_ACTIVITY_
Once you have found the line with "At what (x,y)" in the records below, retype it and every line after it to the end exactly, with no pictures and nothing more.

_Collected data_
• • • • •
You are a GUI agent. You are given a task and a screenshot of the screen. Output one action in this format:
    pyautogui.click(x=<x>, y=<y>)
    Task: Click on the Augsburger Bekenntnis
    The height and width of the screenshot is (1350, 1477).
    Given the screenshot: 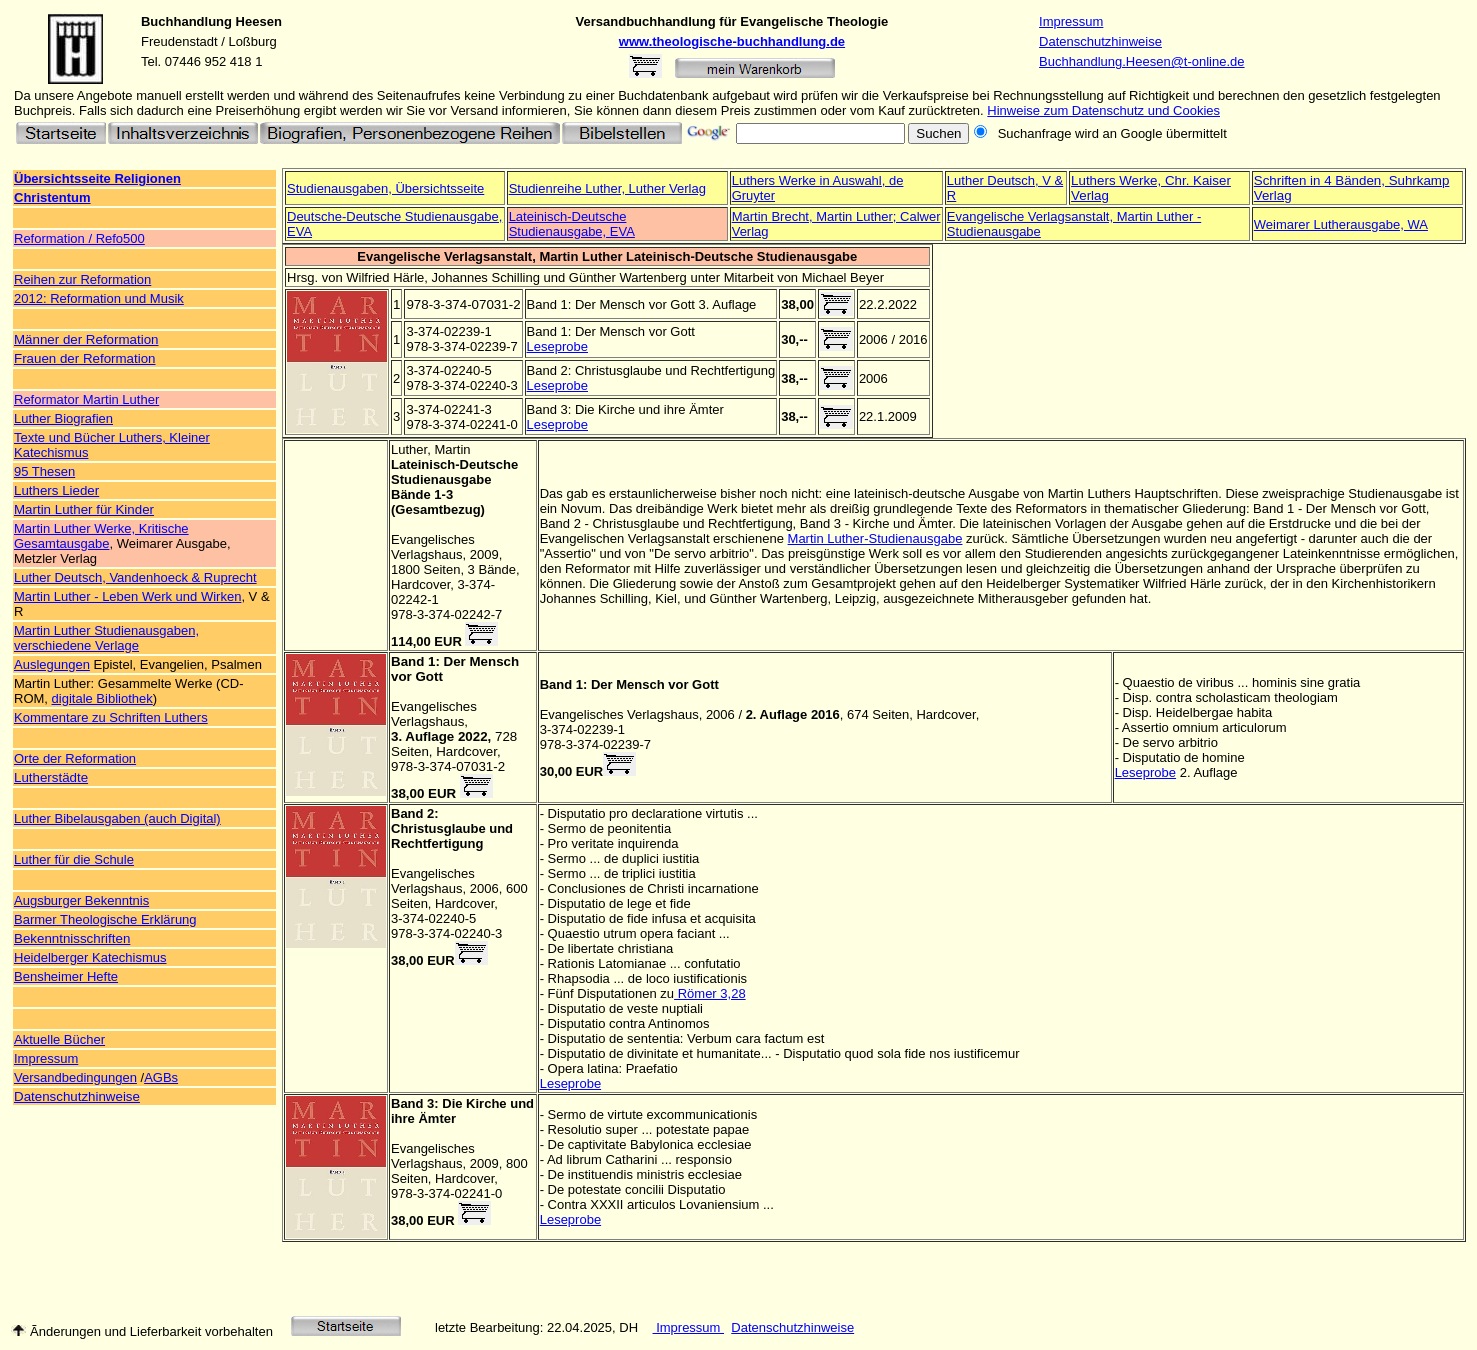 What is the action you would take?
    pyautogui.click(x=81, y=900)
    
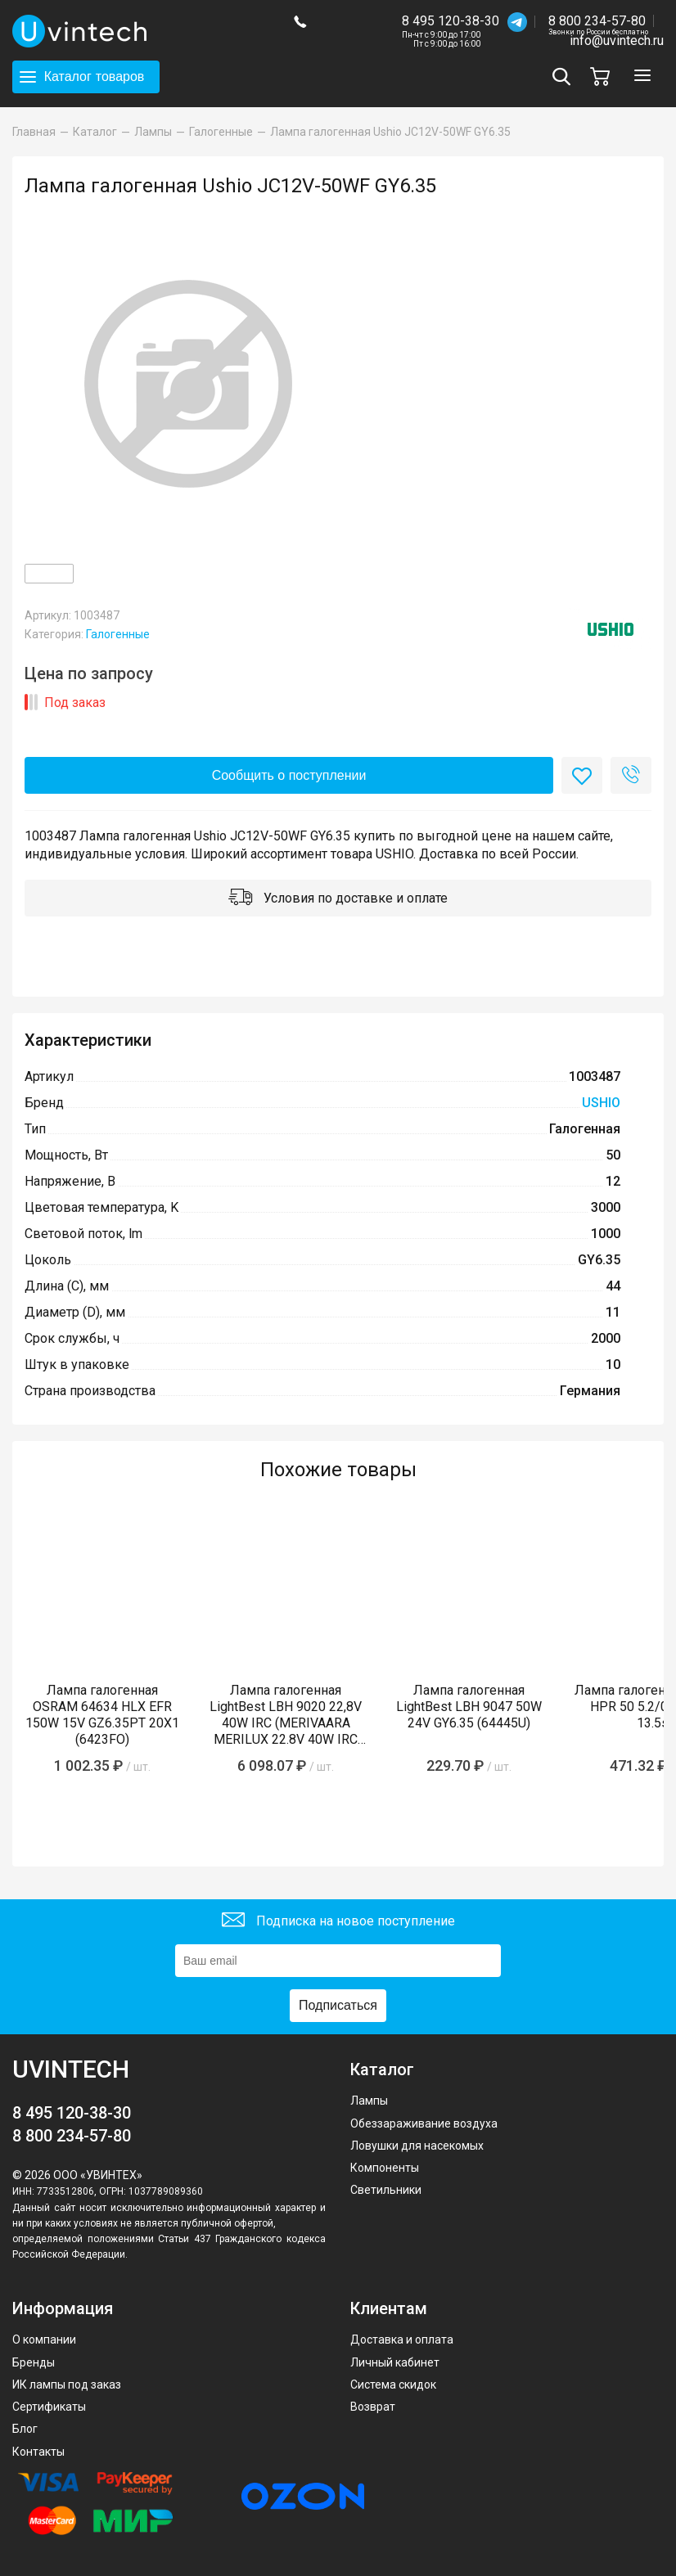 Image resolution: width=676 pixels, height=2576 pixels. What do you see at coordinates (424, 2123) in the screenshot?
I see `Обеззараживание воздуха` at bounding box center [424, 2123].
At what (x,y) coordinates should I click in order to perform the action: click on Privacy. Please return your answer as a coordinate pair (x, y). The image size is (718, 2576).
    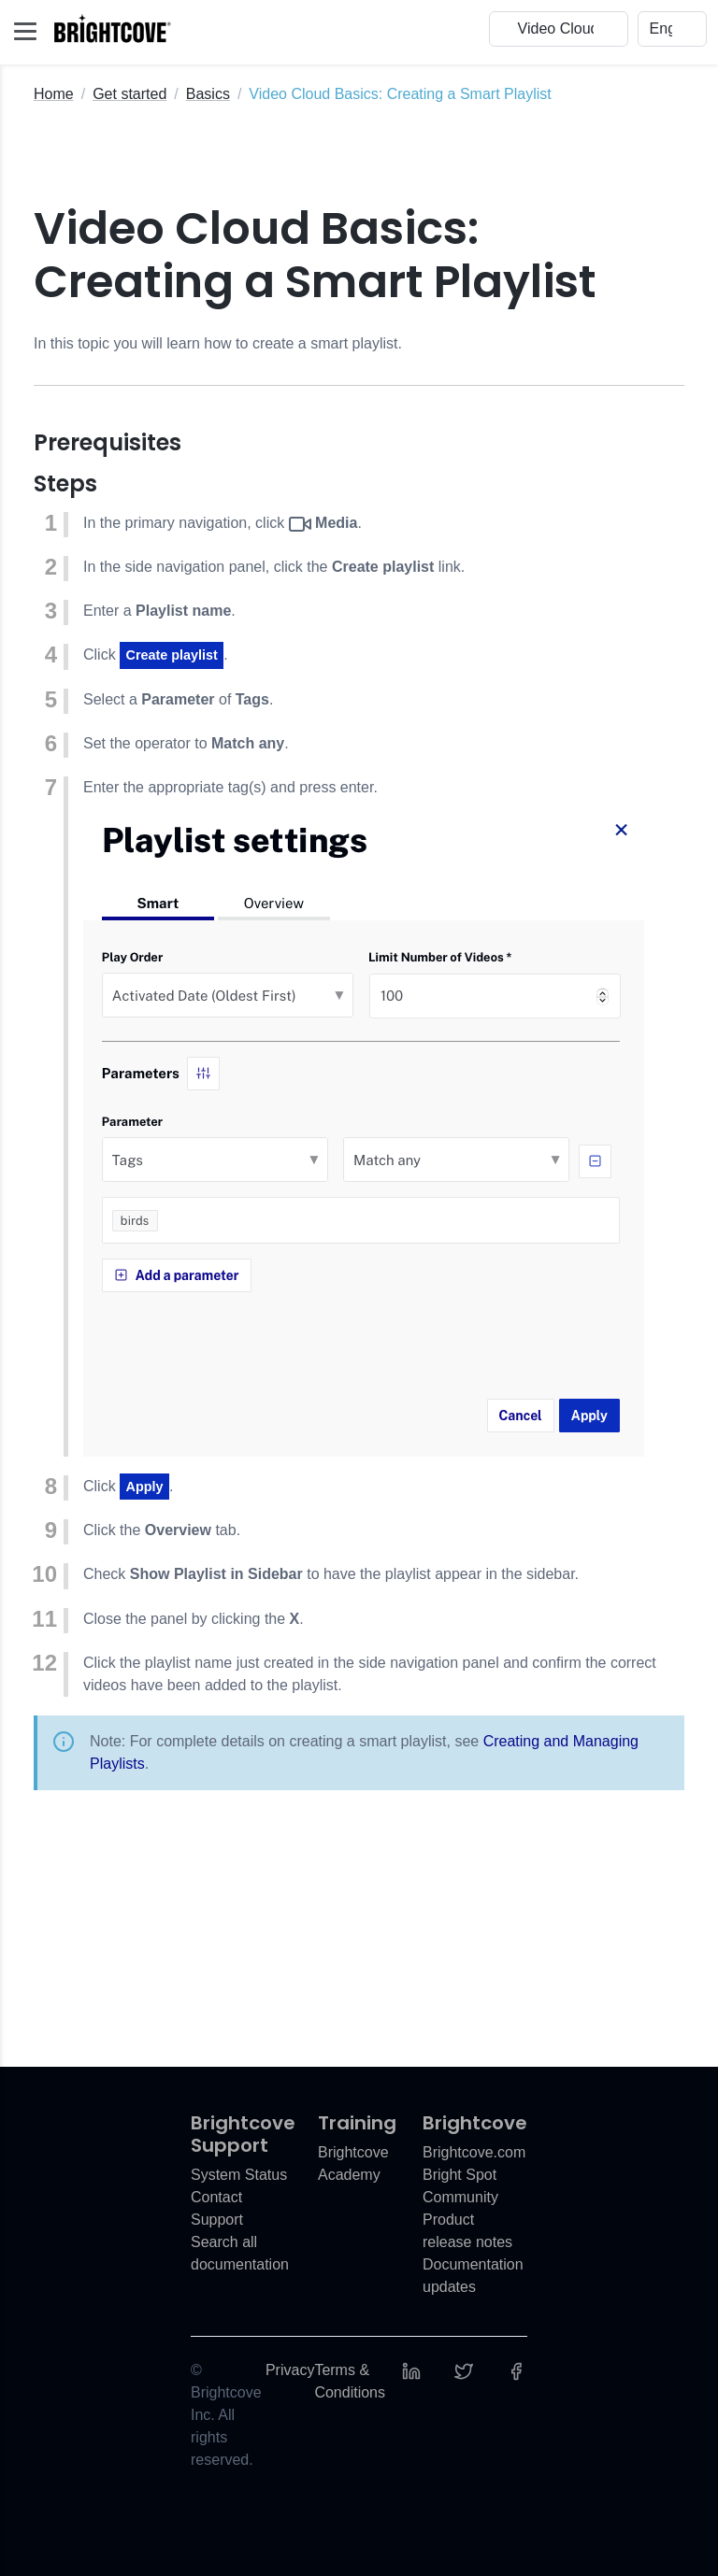
    Looking at the image, I should click on (290, 2370).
• • • • •
_EXERCISE SOLUTION_
At what (x,y) coordinates should I click in order to perform the action: click on Privacy. Please return your answer as a coordinate pair (x, y). The image size is (718, 2576).
    Looking at the image, I should click on (290, 2370).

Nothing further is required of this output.